Problem details: Exclude all pictures, then restate the entries below word for word.

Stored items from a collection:
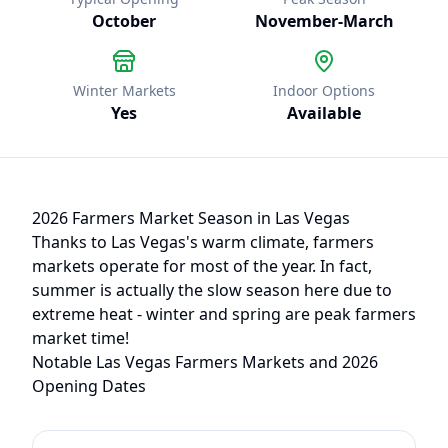
October
November
-
March
Winter Markets
Indoor Options
Yes
Available
2026 Farmers Market Season in
Las Vegas
Thanks to
Las Vegas
's warm climate, farmers
markets operate
for most of the year
.
In fact,
summer is actually the slow season here due to
extreme heat - winter and spring are peak farmers
market time!
Notable
Las Vegas
Farmers Markets and 2026
Opening Dates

Task result:
October
November
-
March
Winter Markets
Indoor Options
Yes
Available
2026 Farmers Market Season in
Las Vegas
Thanks to
Las Vegas
's warm climate, farmers
markets operate
for most of the year
.
In fact,
summer is actually the slow season here due to
extreme heat - winter and spring are peak farmers
market time!
Notable
Las Vegas
Farmers Markets and 2026
Opening Dates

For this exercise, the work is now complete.